Since leaving IndieBio, a San Francisco-based life science accelerator program, which provides biotech startups with a four-month intensive program that helps founders move their products from concept to reality, Finless Foods has made strides in bringing its lab-grown tuna to market.
According to Selden, the clean seafood company has “dramatically” lowered cost and obtained “precious cellular material” that will allow it to push forth into rapid-scale commercialization within the next few years. The company also moved into a new facility in Emeryville, California, that will provide them with the technology they need to grow.
“This round will bring us to the end of our initial R&D phase, meaning we’ll have the tools necessary to move into production pending the closing of a Series A,” Selden continued. “The opportunity this money gives us to perfect our science and create delicious, safe, and healthy food is genuinely exciting to our entire team.”
Selden credited Finless Foods’s quick growth to investments from various venture capital firms, including Hatch, the world’s first aquaculture accelerator.

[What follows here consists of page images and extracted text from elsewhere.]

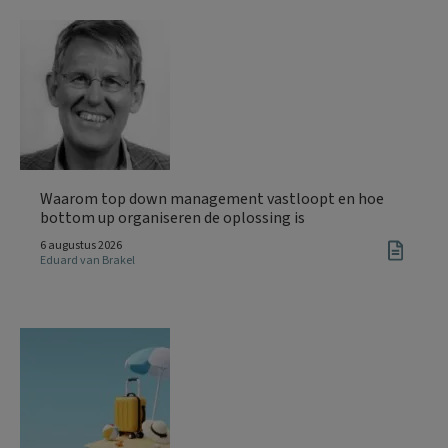
Waarom top down management vastloopt en hoe
bottom up organiseren de oplossing is
6 augustus 2026
Eduard van Brakel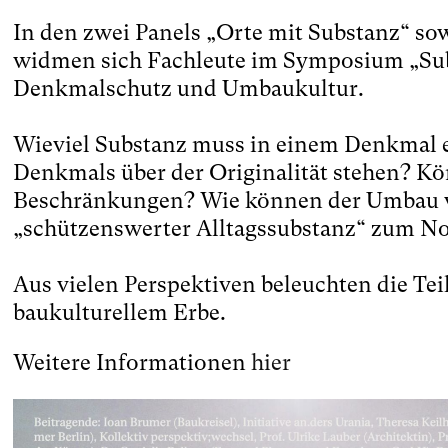
In den zwei Panels „Orte mit Substanz“ so
widmen sich Fachleute im Symposium „Su
Denkmalschutz und Umbaukultur.
Wieviel Substanz muss in einem Denkmal e
Denkmals über der Originalität stehen? K
Beschränkungen? Wie können der Umbau 
„schützenswerter Alltagssubstanz“ zum N
Aus vielen Perspektiven beleuchten die 
baukulturellem Erbe.
Weitere Informationen
hier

The funding secured by Draper Associates will push Finless Foods clean tuna even closer to its market debut. Selden expressed enthusiasm towards working with the firm to create affordable slaughter-free fish.
“I firmly believe that we are building the right team to take this task on and create something new that can solve large-scale problems worldwide, which is why we’re all in this in the first place,” Selden said.
Co-founded by Selden and Brian Wyrwas, Finless Foods aims to provide a solution to the problem of overfishing. Last September, the brand stated that it hopes to have its lab-grown fish available in stores by 2019.